One of the most important approaches in recommender systems and graph analysis is matrix factorization. Alternating least squares (ALS) is a basic approach for learning matrix factorization parameters. This method is noted for its excellent efficiency, scaling linearly in rows, columns, and non-zero numbers, making it suitable for large-scale challenges.
Deep learning’s recent success has sparked a new surge of research and development in hardware accelerators. Novel ways for allocating computation and model weights have been investigated as the training set and model sizes rise.
A new Google study presents ALX, an open-source library developed in JAX that uses Tensor Processing Unit (TPU) hardware accelerators to enable efficient distributed matrix factorization using Alternating Least Squares. WebGraph is a large-scale, link-prediction dataset created by the team to stimulate more study into strategies for dealing with very large-scale sparse matrices.
The suggested matrix factorization method is inspired by TPUs’ appealing features, which the team characterizes as follows:
- A TPU pod has adequate distributed memory to accommodate sharded embedding tables that are very large.
- TPUs are designed for tasks that benefit from data parallelism. For example, solving a big batch of the system of linear equations is a key process in Alternating Least Squares.
- TPU chips are directly coupled via specialized, high-bandwidth, low-latency interconnects. This allows gather and scatter operations to be performed over a large distributed embedding table stored in TPU memory.
- Traditional ML workloads need a highly dependable distributed arrangement because any node failure can cause the training process to halt. A cluster of TPUs can fulfill this.
All these properties allow the sharding of a large embedding table among all available devices without worrying about replication or fault tolerance.
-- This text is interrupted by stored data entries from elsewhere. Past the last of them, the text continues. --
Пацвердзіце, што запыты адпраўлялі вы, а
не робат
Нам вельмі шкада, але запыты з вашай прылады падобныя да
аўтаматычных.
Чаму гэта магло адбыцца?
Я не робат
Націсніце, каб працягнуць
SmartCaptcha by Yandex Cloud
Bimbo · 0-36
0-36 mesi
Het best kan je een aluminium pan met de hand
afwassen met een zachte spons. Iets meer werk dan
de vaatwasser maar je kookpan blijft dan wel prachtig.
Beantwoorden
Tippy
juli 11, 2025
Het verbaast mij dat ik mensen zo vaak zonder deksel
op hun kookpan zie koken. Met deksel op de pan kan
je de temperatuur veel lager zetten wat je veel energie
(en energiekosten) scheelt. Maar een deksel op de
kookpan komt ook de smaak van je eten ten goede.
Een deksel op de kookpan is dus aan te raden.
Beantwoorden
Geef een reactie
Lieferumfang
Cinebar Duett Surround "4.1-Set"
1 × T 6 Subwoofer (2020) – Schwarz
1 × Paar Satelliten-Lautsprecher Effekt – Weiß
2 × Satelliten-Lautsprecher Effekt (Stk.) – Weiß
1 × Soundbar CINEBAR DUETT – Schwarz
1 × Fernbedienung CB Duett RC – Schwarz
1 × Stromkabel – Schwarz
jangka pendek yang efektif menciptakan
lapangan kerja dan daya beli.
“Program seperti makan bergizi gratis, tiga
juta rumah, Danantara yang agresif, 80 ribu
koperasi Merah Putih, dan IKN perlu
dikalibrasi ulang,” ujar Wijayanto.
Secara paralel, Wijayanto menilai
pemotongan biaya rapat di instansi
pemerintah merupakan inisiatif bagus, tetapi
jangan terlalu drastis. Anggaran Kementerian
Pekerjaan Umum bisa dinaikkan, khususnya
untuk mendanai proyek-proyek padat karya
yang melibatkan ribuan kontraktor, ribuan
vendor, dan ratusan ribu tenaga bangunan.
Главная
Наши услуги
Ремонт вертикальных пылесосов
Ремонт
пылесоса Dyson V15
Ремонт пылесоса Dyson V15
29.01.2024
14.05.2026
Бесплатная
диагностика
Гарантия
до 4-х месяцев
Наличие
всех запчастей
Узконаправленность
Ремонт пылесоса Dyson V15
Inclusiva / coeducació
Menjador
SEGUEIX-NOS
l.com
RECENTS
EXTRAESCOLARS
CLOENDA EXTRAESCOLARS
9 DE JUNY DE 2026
The team proposes a distributed matrix factorization technique that uses the Alternating Least Squares (ALS) approach for learning matrix factorization parameters to fully utilize available TPU memory. Both user and item embedding tables are uniformly sharded among TPU cores using this manner. Many hosts (each connected to 8 TPU cores) are used in a pod configuration process when a data batch is fed from the host CPU to the attached TPU devices. They ensure that the computational flow is identical and parallelized across multiple batches transmitted to the TPU devices.
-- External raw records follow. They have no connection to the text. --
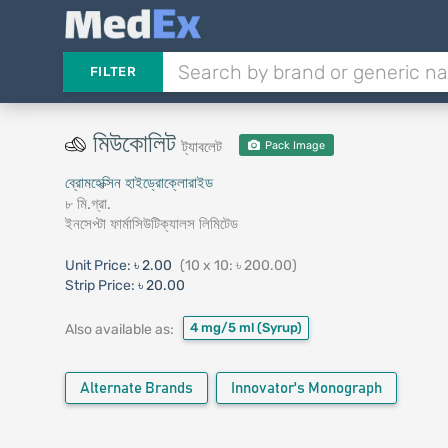
FILTER
মিউকোলিট
ট্যাবলেট
Pack Image
ব্রোমহেক্সিন হাইড্রোক্লোরাইড
৮ মি.গ্রা.
ইনসেপ্টা ফার্মাসিউটিক্যালস লিমিটেড
Unit Price:
৳ 2.00
(10 x 10: ৳ 200.00)
Strip Price:
৳ 20.00
4 mg/5 ml
(Syrup)
Also available as:
Alternate Brands
Innovator's Monograph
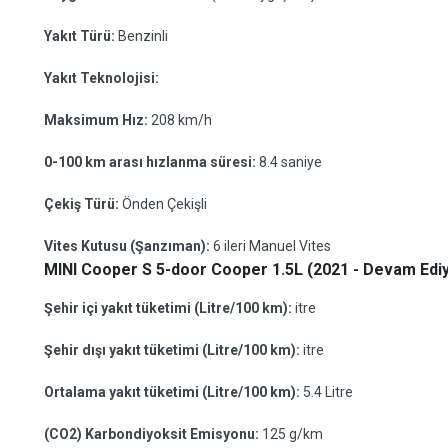
Yakıt Türü:
Benzinli
Yakıt Teknolojisi:
Maksimum Hız:
208 km/h
0-100 km arası hızlanma süresi:
8.4 saniye
Çekiş Türü:
Önden Çekişli
Vites Kutusu (Şanzıman):
6 ileri Manuel Vites
MINI Cooper S 5-door Cooper 1.5L (2021 - Devam Ediyo
Şehir içi yakıt tüketimi (Litre/100 km):
itre
Şehir dışı yakıt tüketimi (Litre/100 km):
itre
Ortalama yakıt tüketimi (Litre/100 km):
5.4 Litre
(CO2) Karbondiyoksit Emisyonu:
125 g/km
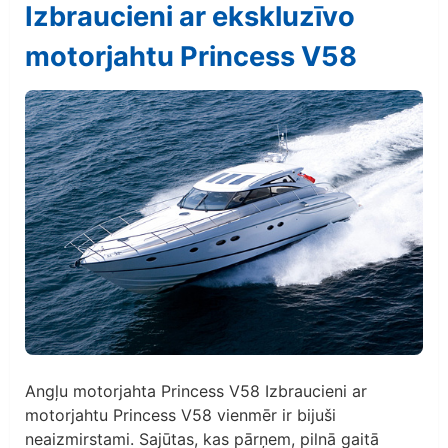
Izbraucieni ar ekskluzīvo
motorjahtu Princess V58
Angļu motorjahta Princess V58 Izbraucieni ar
motorjahtu Princess V58 vienmēr ir bijuši
neaizmirstami. Sajūtas, kas pārņem, pilnā gaitā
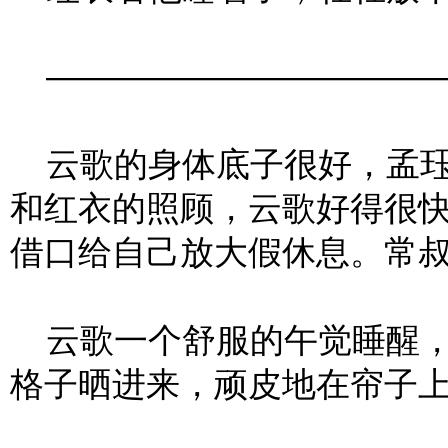
――――――――――――
云歌的身体底子很好，孟珏
和红衣的照顾，云歌好得很
借口给自己放大假休息。常
云歌一个舒服的午觉睡醒，
格子晒进来，顽皮地在帘子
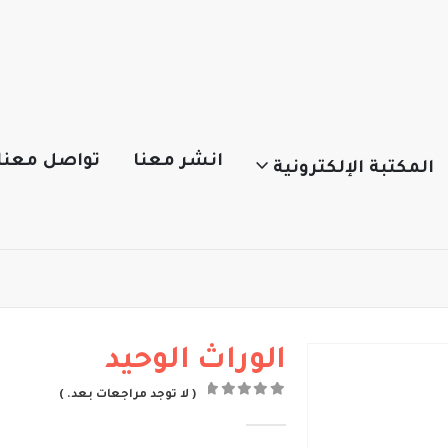
انشر معنا
تواصل معنا
المكتبة الإلكترونية
الوراث الوحيد
( لا توجد مراجعات بعد. )
out of 5
0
To evaluate their work at scale, the team developed WebGraph. This includes a large-scale link prediction dataset comprised of Common Crawl data collected from the Internet and multiple WebGraph variations based on location and sparsity qualities of sub-graphs.
As the number of accessible TPU cores grew, the team looked at the scalability properties of WebGraph variations in terms of training time. According to the experimental data, one epoch of the largest WebGraph version, WebGraph-sparse (365M x 365M sparse matrix), takes roughly 20 minutes to complete with 256 TPU cores, indicating that ALX may safely scale to matrices up to 1B × 1B in size.
The team hopes that their work will spur more research and development into scalable large-scale matrix factorization algorithms and implementations.